Si la fiction est naturelle aux hommes, comme le constatent Turner et Schaeffer après Aristote, si elle est opérateur de cognition, le CdV comme fiction, mis en service, par exemple, par un cybercorps, est, par ses éléments, une fiction numérique semblable au jeu vidéo ou au jeu de rôle, avec un élément ludique lié à un élément esthétique. Comme dans le jeu de rôle des enfants, le script fictionnel est négocié en temps réel par le joueur, alors que, dans les jeux vidéo, le script est fixé en amont, même s’il s’agit d’une structure narrative à choix multiples et non d’une intrigue imposée comme dans une pièce de théâtre. Quoi qu’on pense de sa valeur, on serait donc bien alors devant une œuvre, puisqu’il s’agirait d’un univers fictionnel proposé au public.
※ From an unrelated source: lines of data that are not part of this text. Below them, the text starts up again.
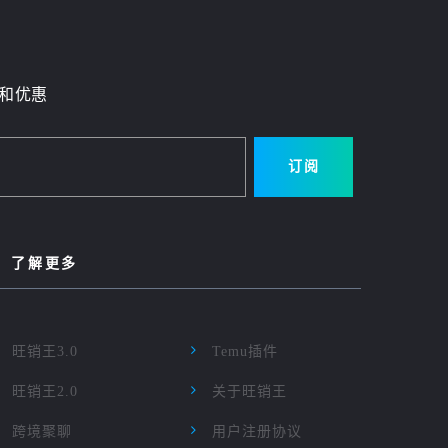
和优惠
订阅
了解更多
旺销王3.0
Temu插件
旺销王2.0
关于旺销王
跨境聚聊
用户注册协议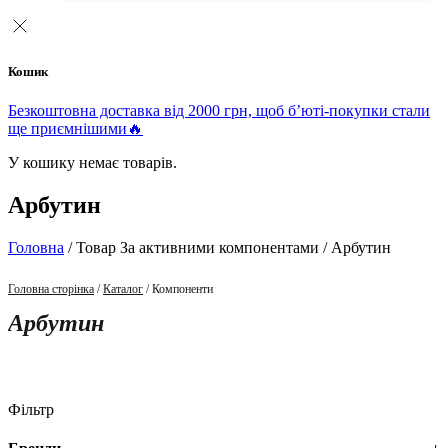
Кошик
Безкоштовна доставка від 2000 грн, щоб б’юті-покупки стали
ще приємнішими🔥
У кошику немає товарів.
Арбутин
Головна
/ Товар За активними компонентами / Арбутин
Головна сторінка
/
Каталог
/ Компоненти
Арбутин
Фільтр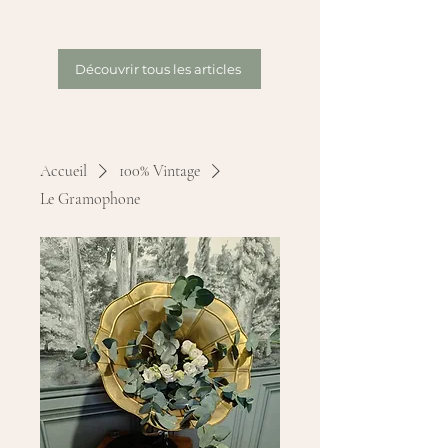
Découvrir tous les articles
Accueil
100% Vintage
Le Gramophone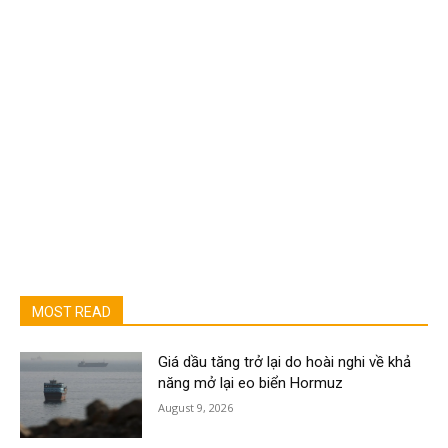
MOST READ
Giá dầu tăng trở lại do hoài nghi về khả
năng mở lại eo biển Hormuz
August 9, 2026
Mais la nouveauté, remarque Jean-Marie Schaeffer, c’est que le joueur est à la fois le récepteur-acteur et le spectateur.
Le roman qui entraîne le lecteur sur les rails de la prose est un genre du langage lié à la forme du livre, où le virtuel devient actuel dans l’opération de la lecture individuelle. Le roman disparaît avec le livre, mais – ô merveille ! – pas la poésie ! Le romanesque a de beaux jours devant lui grâce à toutes les possibilités qui lui offre les diverses catégories d’interaction cognitive culturelle de l’entité virtuelle spatio-temporelle qu’est le » courant de vie « . Il peut se jouer à plusieurs. Il fait intervenir une riche expérience sensorielle. Comme quoi le virtuel ne s’oppose pas nécessairement au fictionnel. Le CdV offre une fiction actuelle. Ce qui sur les rails de la prose du roman était mis en branle par la lecture en apparence passive, le courant de vie l’actionne dans un système écrivant, avec la richesse ludique, esthétique, et l’intensité de surprise de l’arcade de jeux vidéos, qui contiennent, disons-le une bonne fois, nos vraies oeuvres hypermodernes.
Les formes d’art à dominante narrative d’aujourd’hui sont les jeux qui se jouent à plusieurs en réseau, sur Internet, et les jeux vidéos, conçus avant la large bande passante. L’informatique, comme la littérature, crée un monde, donc un espace et un temps virtuels : les deux fétiches de l’explication de texte littéraire. Pour l’instant rien de très captivant, un monde réaliste n’étant pas encore tout à fait disponible, mais cela vient (VRML (4), entre autres). La barre est haute, mais le plaisir de jouer est universel et reconnu pour son efficacité cognitive. La littérature de demain dérivera, non pas thématiquement, mais techniquement et opérationnellement, comme beaucoup d’autres aspects de nos interactions quotidiennes, des play stations, des jeux de rôle et des jeux vidéos, que rien ne nous empêche de rêver très sophistiqués, plus sophistiqués que le roman policier ou la science-fiction, genres du XXe siècle… qui s’éloigne.
Christian Allègre
Glossaire
1. XML = eXtensible Markup Language ; XSL = eXtensible Style Language. Normes édictées en 1997 permettant de structurer et de décrire finement le contenu des documents électroniques, ce que ne permet pas HTML, qui n’est qu’un langage de présentation de page Web.
2. XSLT = eXtensible Style Language Transformations ; technologie très puissante permettant de produire, à partir d’un même texte structuré en XML diverses versions dans des formats utiles à des usages ciblés : l’impression par exemple.
3. WebCam = Caméra numérique. Permet de diffuser des images directement sur un site web sans autre traitement. 4. VRML = Virtual Reality Modeling Language.